Рядом с замшелым водометом, изображающим голову толстощекого мужчины, а на самом деле морду, похожую на жопу, висит на ржавых гвоздях мраморная доска. Клара, прищурившись, смотрит на нее, подставляя руки под струю, смачивает себе виски и затылок под «конским хвостом».
Что это такое, спрашивает она.
«Когда листья оседают на ступенях, веет осенью осенней на осенних, веет преданным предательски преданьем», отвечаю я, пропускаю центральную часть стихотворения и с улыбкой произношу концовку:
«Утонуло бесконечно дорогое, и прекрасное пропало под водою».[9]
Ты что, говорит, когда читаешь стихи, всегда отворачиваешься?

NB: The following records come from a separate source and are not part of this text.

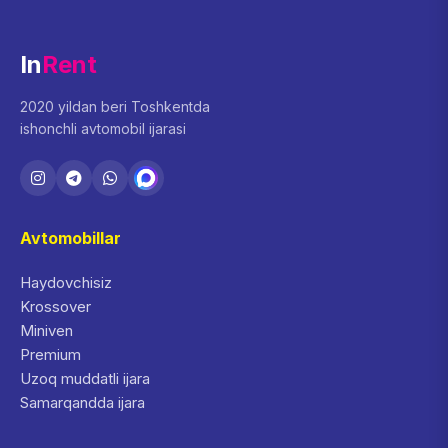
In
Rent
2020 yildan beri Toshkentda
ishonchli avtomobil ijarasi
Avtomobillar
Haydovchisiz
Krossover
Miniven
Premium
Uzoq muddatli ijara
Samarqandda ijara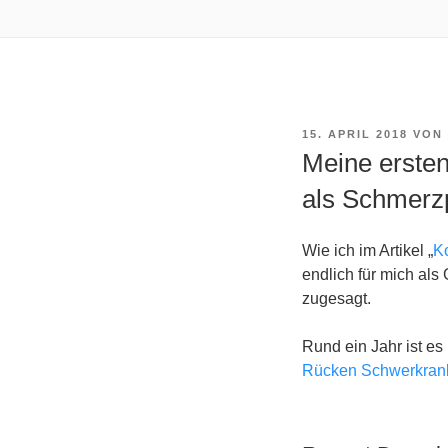
VERÖFFENTLICHT
15. APRIL 2018
VON
AM
Meine ersten
als Schmerzp
Wie ich im Artikel „
K
endlich für mich al
zugesagt.
Rund ein Jahr ist es 
Rücken Schwerkran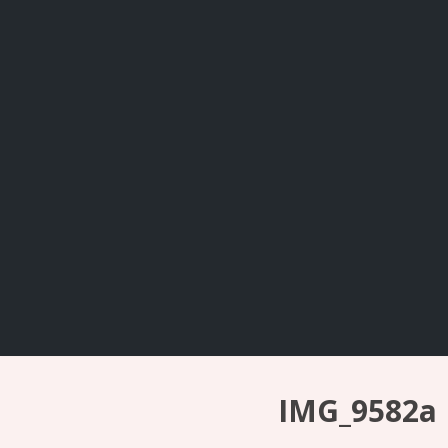
Skocz
do
treści
IMG_9582a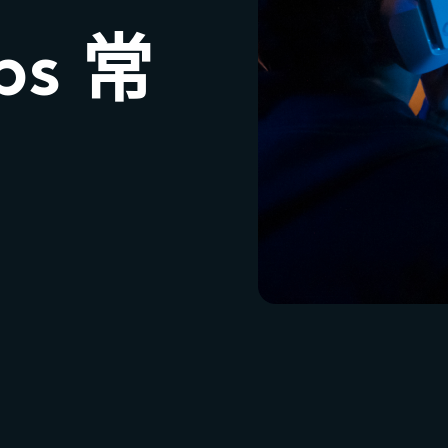
bs 常
。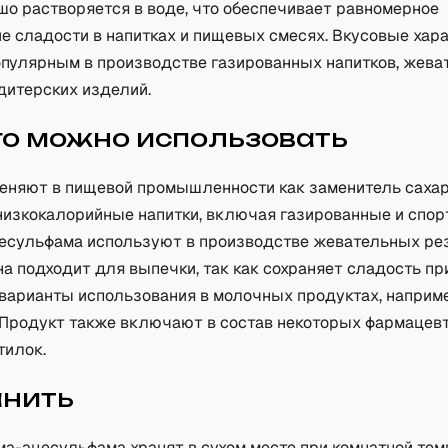
шо растворяется в воде, что обеспечивает равномерное
е сладости в напитках и пищевых смесях. Вкусовые хар
опулярным в производстве газированных напитков, жев
дитерских изделий.
го можно использовать
еняют в пищевой промышленности как заменитель сахар
низкокалорийные напитки, включая газированные и спор
есульфама используют в производстве жевательных рез
на подходит для выпечки, так как сохраняет сладость пр
варианты использования в молочных продуктах, наприм
 Продукт также включают в состав некоторых фармацев
тилок.
анить
ма-ацесульфама хранят в сухом месте при комнатной тем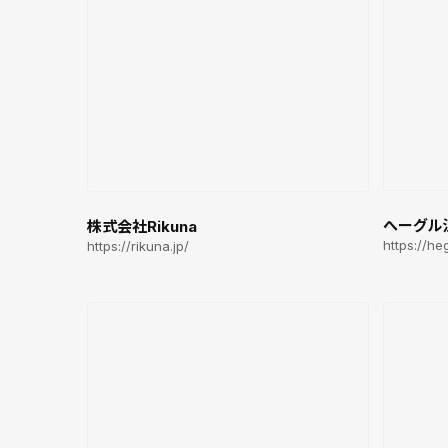
へーグル
株式会社Rikuna
https://he
https://rikuna.jp/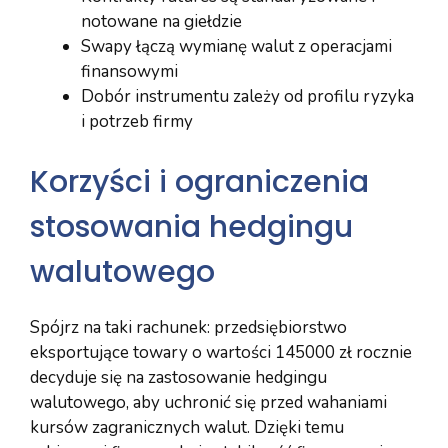
notowane na giełdzie
Swapy łączą wymianę walut z operacjami
finansowymi
Dobór instrumentu zależy od profilu ryzyka
i potrzeb firmy
Korzyści i ograniczenia
stosowania hedgingu
walutowego
Spójrz na taki rachunek: przedsiębiorstwo
eksportujące towary o wartości 145000 zł rocznie
decyduje się na zastosowanie hedgingu
walutowego, aby uchronić się przed wahaniami
kursów zagranicznych walut. Dzięki temu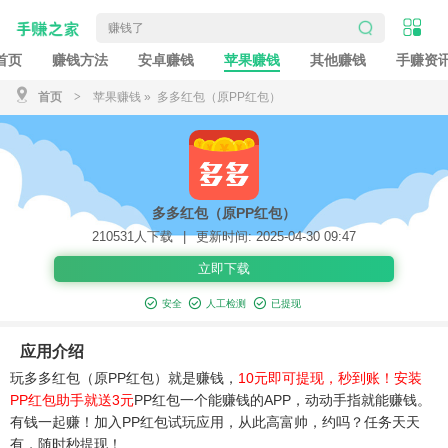
首页
赚钱方法
安卓赚钱
苹果赚钱
其他赚钱
手赚资
首页
>
苹果赚钱
» 多多红包（原PP红包）
多多红包（原PP红包）
210531人下载
|
更新时间: 2025-04-30 09:47
立即下载
安全
人工检测
已提现
应用介绍
玩多多红包（原PP红包）就是赚钱，
10元
即可提现，秒到账！安装
PP红包助手就送3元
PP红包一个能赚钱的APP，动动手指就能赚钱。
有钱一起赚！加入PP红包试玩应用，从此高富帅，约吗？任务天天
有，随时秒提现！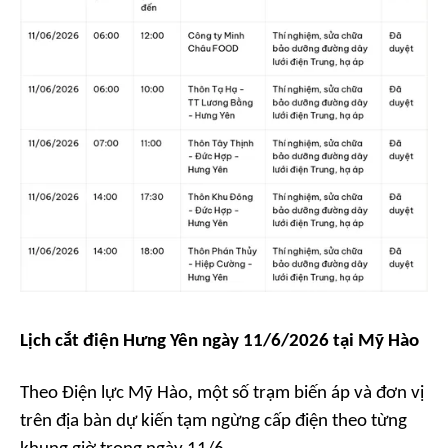
Lịch cắt điện Hưng Yên ngày 11/6/2026 tại Mỹ Hào
Theo Điện lực Mỹ Hào, một số trạm biến áp và đơn vị
trên địa bàn dự kiến tạm ngừng cấp điện theo từng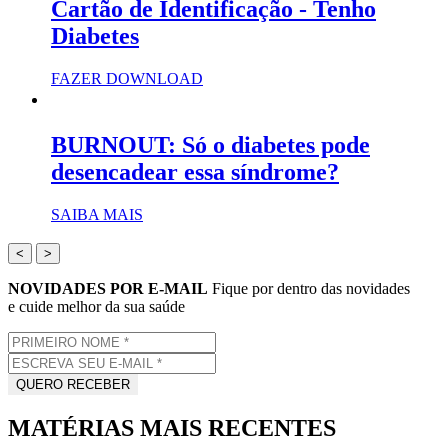
Cartão de Identificação - Tenho
Diabetes
FAZER DOWNLOAD
BURNOUT: Só o diabetes pode
desencadear essa síndrome?
SAIBA MAIS
<
>
NOVIDADES POR E-MAIL
Fique por dentro das novidades
e cuide melhor da sua saúde
MATÉRIAS MAIS RECENTES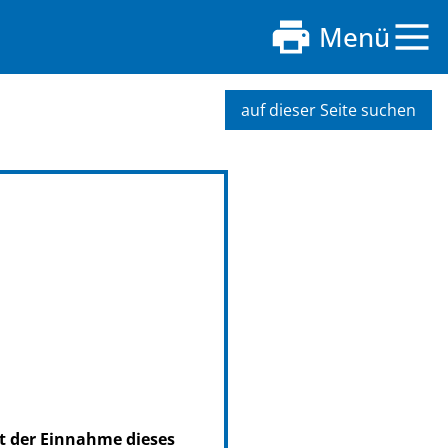
Menü
auf dieser Seite suchen
it der Einnahme dieses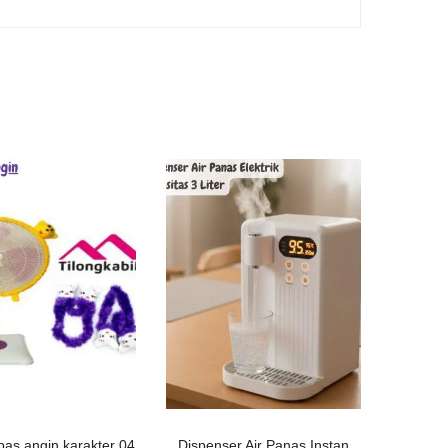
pas angin karakter 04
Dispenser Air Panas Instan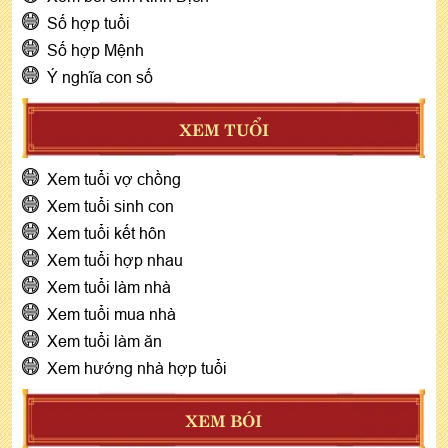
Số hợp tuổi
Số hợp Mệnh
Ý nghĩa con số
XEM TUỔI
Xem tuổi vợ chồng
Xem tuổi sinh con
Xem tuổi kết hôn
Xem tuổi hợp nhau
Xem tuổi làm nhà
Xem tuổi mua nhà
Xem tuổi làm ăn
Xem hướng nhà hợp tuổi
XEM BÓI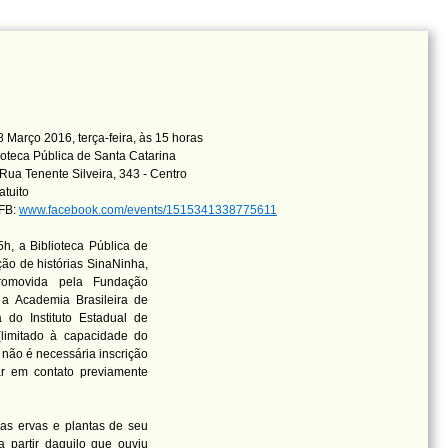
 Março 2016, terça-feira, às 15 horas
ioteca Pública de Santa Catarina
Rua Tenente Silveira, 343 - Centro
atuito
 FB:
www.facebook.com/events/1515341338775611
h, a Biblioteca Pública de
ão de histórias SinaNinha,
Promovida pela Fundação
a Academia Brasileira de
 do Instituto Estadual de
(limitado à capacidade do
 não é necessária inscrição
ar em contato previamente
as ervas e plantas de seu
a partir daquilo que ouviu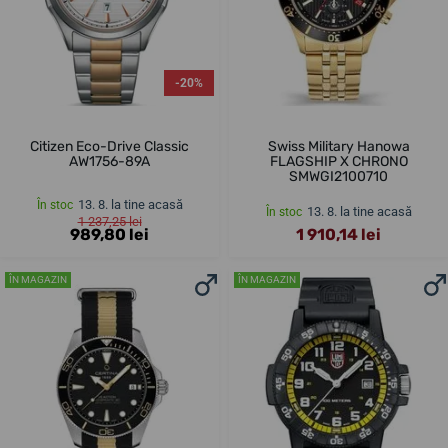
-20%
Citizen Eco-Drive Classic
Swiss Military Hanowa
AW1756-89A
FLAGSHIP X CHRONO
SMWGI2100710
13. 8. la tine acasă
În stoc
13. 8. la tine acasă
În stoc
1 237,25 lei
989,80 lei
1 910,14 lei
ÎN MAGAZIN
ÎN MAGAZIN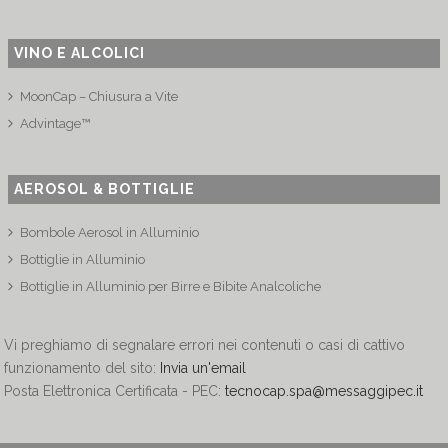
VINO E ALCOLICI
MoonCap – Chiusura a Vite
Advintage™
AEROSOL & BOTTIGLIE
Bombole Aerosol in Alluminio
Bottiglie in Alluminio
Bottiglie in Alluminio per Birre e Bibite Analcoliche
Vi preghiamo di segnalare errori nei contenuti o casi di cattivo
funzionamento del sito:
Invia un'email
Posta Elettronica Certificata - PEC:
tecnocap.spa@messaggipec.it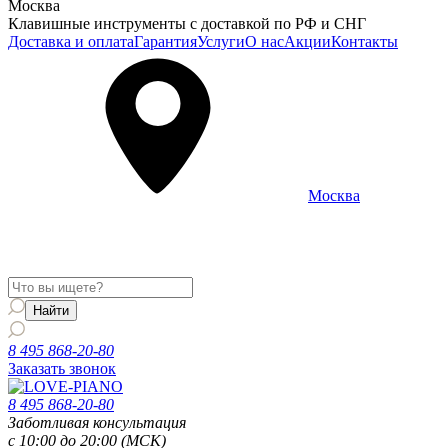
Москва
Клавишные инструменты с доставкой по РФ и СНГ
Доставка и оплата
Гарантия
Услуги
О нас
Акции
Контакты
Москва
Информация о доставке и услугах будет отображаться для
региона
Москва
8 495 868-20-80
Заказать звонок
8 495 868-20-80
Заботливая консультация
с 10:00 до 20:00 (МСК)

У нас над головой неистовствуют полчища мух, атакуя молочно-белые шары, почерневшие в тех местах, где с изнанки образовались уже целые мушиные кладбища: вот как заканчивают те, кто достиг заветной цели. Стоя у парапета, мы видим внизу, у спуска к реке, пса: изогнувшись в форме вопросительного знака и резко отклячив хвост, он гадит наземь под низкой мраморной стеной.
Вот там, внизу, говорю я, мы и сидели однажды ночью, и вдруг она втиснула мне в руку запечатанный конверт. Я видел по ней, что такое решение далось ей не без колебаний. Я вскрыл конверт — и в нем оказался маленький белый сугроб, а когда я поднес его к глазам, в микроскопических изломах заиграли искорки света.